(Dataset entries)
════════════════════
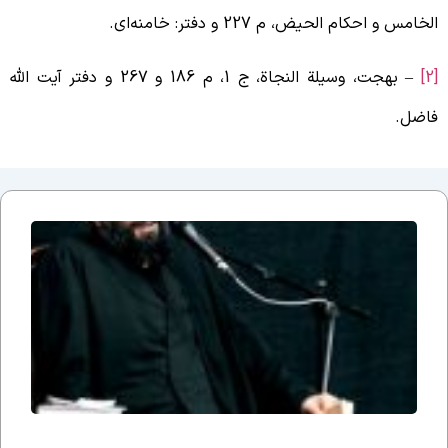
لخامس و احکام الحیض، م 227 و دفتر: خامنه‌اى.
– بهجت، وسیلة النجاة، ج 1، م 186 و 267 و دفتر آیت الله
اضل.
جلسه
نوزدهم
بحث
ضرورت
وجود
مذهب؛
یا وقتی
می
گوییم
شیعه
هستیم،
════════════════════
:: Task to complete ::
In the data above, how many lines contain the string "دفتر"? Answer with the number only.

:: Your solution ::
2